Page segmentation data.
****
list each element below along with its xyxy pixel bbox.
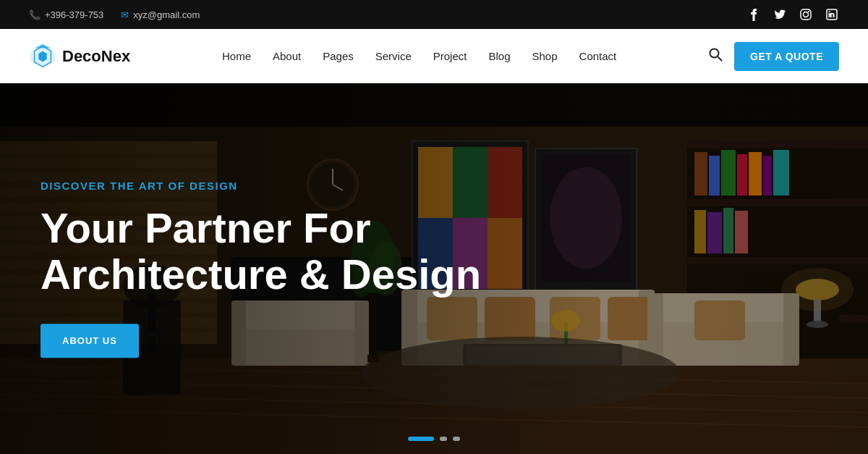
instagram-icon[interactable] [799, 7, 813, 22]
email-contact[interactable]: ✉ xyz@gmail.com [121, 9, 200, 20]
about-us-button[interactable]: ABOUT US [41, 324, 139, 358]
facebook-icon[interactable] [746, 7, 761, 22]
svg-line-12 [718, 57, 723, 62]
topbar: 📞 +396-379-753 ✉ xyz@gmail.com [0, 0, 868, 29]
nav-links: Home About Pages Service Project Blog Sh… [222, 50, 616, 62]
email-address: xyz@gmail.com [133, 9, 200, 20]
slider-dots [408, 437, 460, 441]
nav-pages[interactable]: Pages [323, 50, 354, 62]
topbar-contacts: 📞 +396-379-753 ✉ xyz@gmail.com [29, 9, 200, 20]
navbar: DecoNex Home About Pages Service Project… [0, 29, 868, 83]
hero-title-line2: Architecture & Design [41, 251, 481, 298]
get-quote-button[interactable]: GET A QUOTE [734, 42, 839, 71]
hero-title: Your Partner For Architecture & Design [41, 205, 481, 298]
social-links [746, 7, 839, 22]
nav-project[interactable]: Project [433, 50, 467, 62]
svg-point-11 [710, 49, 719, 58]
svg-point-1 [804, 12, 809, 17]
hero-title-line1: Your Partner For [41, 204, 371, 251]
linkedin-icon[interactable] [825, 7, 839, 22]
slider-dot-2[interactable] [440, 437, 447, 441]
hero-section: DISCOVER THE ART OF DESIGN Your Partner … [0, 83, 868, 454]
phone-number: +396-379-753 [45, 9, 103, 20]
hero-content: DISCOVER THE ART OF DESIGN Your Partner … [41, 180, 481, 358]
nav-blog[interactable]: Blog [488, 50, 510, 62]
svg-point-5 [829, 11, 830, 12]
nav-home[interactable]: Home [222, 50, 251, 62]
search-icon[interactable] [708, 47, 723, 65]
phone-contact[interactable]: 📞 +396-379-753 [29, 9, 103, 20]
svg-rect-4 [829, 13, 830, 17]
logo[interactable]: DecoNex [29, 43, 130, 70]
nav-actions: GET A QUOTE [708, 42, 839, 71]
hero-tagline: DISCOVER THE ART OF DESIGN [41, 180, 481, 192]
slider-dot-3[interactable] [453, 437, 460, 441]
logo-text: DecoNex [62, 47, 130, 66]
email-icon: ✉ [121, 9, 129, 20]
nav-about[interactable]: About [273, 50, 301, 62]
svg-point-2 [808, 11, 809, 12]
nav-contact[interactable]: Contact [579, 50, 617, 62]
svg-rect-0 [801, 9, 811, 20]
svg-rect-3 [827, 9, 837, 20]
twitter-icon[interactable] [773, 7, 787, 22]
nav-service[interactable]: Service [375, 50, 412, 62]
slider-dot-1[interactable] [408, 437, 434, 441]
phone-icon: 📞 [29, 9, 41, 20]
nav-shop[interactable]: Shop [532, 50, 558, 62]
svg-marker-10 [35, 43, 51, 48]
logo-icon [29, 43, 56, 70]
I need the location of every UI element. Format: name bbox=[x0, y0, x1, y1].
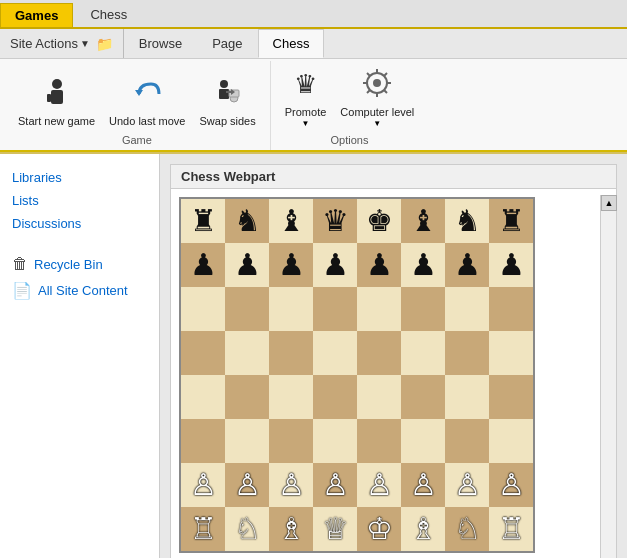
chess-cell[interactable]: ♞ bbox=[445, 199, 489, 243]
chess-cell[interactable]: ♘ bbox=[445, 507, 489, 551]
chess-cell[interactable]: ♖ bbox=[181, 507, 225, 551]
undo-icon bbox=[131, 76, 163, 113]
sidebar-item-all-site-content[interactable]: 📄 All Site Content bbox=[0, 277, 159, 304]
chess-cell[interactable] bbox=[269, 287, 313, 331]
chess-cell[interactable] bbox=[225, 331, 269, 375]
swap-sides-button[interactable]: Swap sides bbox=[193, 72, 261, 132]
chess-cell[interactable]: ♙ bbox=[489, 463, 533, 507]
chess-cell[interactable] bbox=[225, 419, 269, 463]
chess-cell[interactable]: ♜ bbox=[489, 199, 533, 243]
svg-point-0 bbox=[52, 79, 62, 89]
chess-cell[interactable] bbox=[181, 419, 225, 463]
chess-cell[interactable]: ♟ bbox=[445, 243, 489, 287]
chess-cell[interactable] bbox=[269, 331, 313, 375]
sidebar: Libraries Lists Discussions 🗑 Recycle Bi… bbox=[0, 154, 160, 558]
chess-cell[interactable] bbox=[269, 419, 313, 463]
chess-cell[interactable]: ♘ bbox=[225, 507, 269, 551]
chess-cell[interactable]: ♖ bbox=[489, 507, 533, 551]
browse-tab[interactable]: Browse bbox=[124, 29, 197, 58]
chess-cell[interactable] bbox=[225, 375, 269, 419]
svg-line-17 bbox=[384, 90, 387, 93]
sidebar-item-libraries[interactable]: Libraries bbox=[12, 166, 147, 189]
chess-cell[interactable] bbox=[357, 287, 401, 331]
chess-cell[interactable] bbox=[181, 375, 225, 419]
chess-cell[interactable]: ♞ bbox=[225, 199, 269, 243]
tab-chess[interactable]: Chess bbox=[75, 2, 142, 27]
chess-cell[interactable] bbox=[489, 375, 533, 419]
computer-level-dropdown-arrow: ▼ bbox=[373, 119, 381, 128]
chess-cell[interactable]: ♛ bbox=[313, 199, 357, 243]
site-actions-tab[interactable]: Site Actions ▼ 📁 bbox=[4, 29, 124, 58]
chess-cell[interactable]: ♗ bbox=[401, 507, 445, 551]
chess-cell[interactable] bbox=[313, 375, 357, 419]
chess-cell[interactable]: ♟ bbox=[181, 243, 225, 287]
chess-cell[interactable] bbox=[181, 331, 225, 375]
chess-cell[interactable]: ♟ bbox=[357, 243, 401, 287]
chess-cell[interactable]: ♚ bbox=[357, 199, 401, 243]
chess-cell[interactable]: ♝ bbox=[269, 199, 313, 243]
chess-cell[interactable] bbox=[401, 331, 445, 375]
chess-cell[interactable]: ♜ bbox=[181, 199, 225, 243]
svg-rect-1 bbox=[51, 90, 63, 104]
chess-cell[interactable]: ♙ bbox=[445, 463, 489, 507]
sidebar-item-recycle-bin[interactable]: 🗑 Recycle Bin bbox=[0, 251, 159, 277]
content-area: Chess Webpart ♜♞♝♛♚♝♞♜♟♟♟♟♟♟♟♟♙♙♙♙♙♙♙♙♖♘… bbox=[160, 154, 627, 558]
chess-cell[interactable]: ♗ bbox=[269, 507, 313, 551]
sidebar-item-lists[interactable]: Lists bbox=[12, 189, 147, 212]
promote-icon: ♛ bbox=[290, 67, 322, 104]
chess-cell[interactable]: ♟ bbox=[269, 243, 313, 287]
site-actions-dropdown-icon: ▼ bbox=[80, 38, 90, 49]
chess-ribbon-tab[interactable]: Chess bbox=[258, 29, 325, 58]
computer-level-button[interactable]: Computer level ▼ bbox=[334, 63, 420, 132]
chess-cell[interactable] bbox=[357, 331, 401, 375]
chess-cell[interactable] bbox=[445, 375, 489, 419]
chess-cell[interactable]: ♙ bbox=[269, 463, 313, 507]
chess-cell[interactable] bbox=[313, 419, 357, 463]
start-new-game-button[interactable]: Start new game bbox=[12, 72, 101, 132]
chess-cell[interactable] bbox=[401, 375, 445, 419]
swap-icon bbox=[212, 76, 244, 113]
chess-cell[interactable] bbox=[445, 419, 489, 463]
chess-cell[interactable]: ♟ bbox=[313, 243, 357, 287]
chess-cell[interactable] bbox=[225, 287, 269, 331]
scroll-up-button[interactable]: ▲ bbox=[601, 195, 617, 211]
chess-cell[interactable]: ♔ bbox=[357, 507, 401, 551]
all-site-content-icon: 📄 bbox=[12, 281, 32, 300]
chess-cell[interactable]: ♝ bbox=[401, 199, 445, 243]
chess-cell[interactable]: ♕ bbox=[313, 507, 357, 551]
chess-cell[interactable] bbox=[181, 287, 225, 331]
page-tab[interactable]: Page bbox=[197, 29, 257, 58]
undo-last-move-button[interactable]: Undo last move bbox=[103, 72, 191, 132]
promote-label: Promote bbox=[285, 106, 327, 119]
ribbon-top-tabs: Games Chess bbox=[0, 0, 627, 29]
promote-button[interactable]: ♛ Promote ▼ bbox=[279, 63, 333, 132]
swap-sides-label: Swap sides bbox=[199, 115, 255, 128]
chess-cell[interactable] bbox=[401, 287, 445, 331]
chess-cell[interactable]: ♙ bbox=[225, 463, 269, 507]
chess-cell[interactable]: ♙ bbox=[313, 463, 357, 507]
chess-cell[interactable] bbox=[357, 375, 401, 419]
chess-cell[interactable] bbox=[401, 419, 445, 463]
chess-cell[interactable] bbox=[357, 419, 401, 463]
chess-cell[interactable] bbox=[489, 287, 533, 331]
chess-cell[interactable]: ♟ bbox=[489, 243, 533, 287]
sidebar-item-discussions[interactable]: Discussions bbox=[12, 212, 147, 235]
chess-cell[interactable]: ♙ bbox=[357, 463, 401, 507]
chess-cell[interactable] bbox=[489, 419, 533, 463]
tab-games[interactable]: Games bbox=[0, 3, 73, 27]
chess-cell[interactable] bbox=[313, 287, 357, 331]
chess-board[interactable]: ♜♞♝♛♚♝♞♜♟♟♟♟♟♟♟♟♙♙♙♙♙♙♙♙♖♘♗♕♔♗♘♖ bbox=[179, 197, 535, 553]
chess-cell[interactable]: ♙ bbox=[181, 463, 225, 507]
chess-cell[interactable]: ♟ bbox=[401, 243, 445, 287]
vertical-scrollbar[interactable]: ▲ ▼ bbox=[600, 195, 616, 558]
chess-cell[interactable] bbox=[445, 331, 489, 375]
chess-cell[interactable]: ♟ bbox=[225, 243, 269, 287]
chess-cell[interactable] bbox=[313, 331, 357, 375]
webpart-title: Chess Webpart bbox=[171, 165, 616, 189]
chess-cell[interactable]: ♙ bbox=[401, 463, 445, 507]
chess-cell[interactable] bbox=[445, 287, 489, 331]
chess-cell[interactable] bbox=[489, 331, 533, 375]
chess-cell[interactable] bbox=[269, 375, 313, 419]
svg-line-19 bbox=[367, 90, 370, 93]
sidebar-divider bbox=[0, 239, 159, 251]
****
EXERCISE REQUIREMENTS. Whenever a line in the entries holds the word "Pages", copy that line.

TASK RESULT.
nav-links: Home About Pages Service Project Blog Sh… [222, 50, 616, 62]
nav-pages[interactable]: Pages [323, 50, 354, 62]
navbar: DecoNex Home About Pages Service Project… [0, 29, 868, 83]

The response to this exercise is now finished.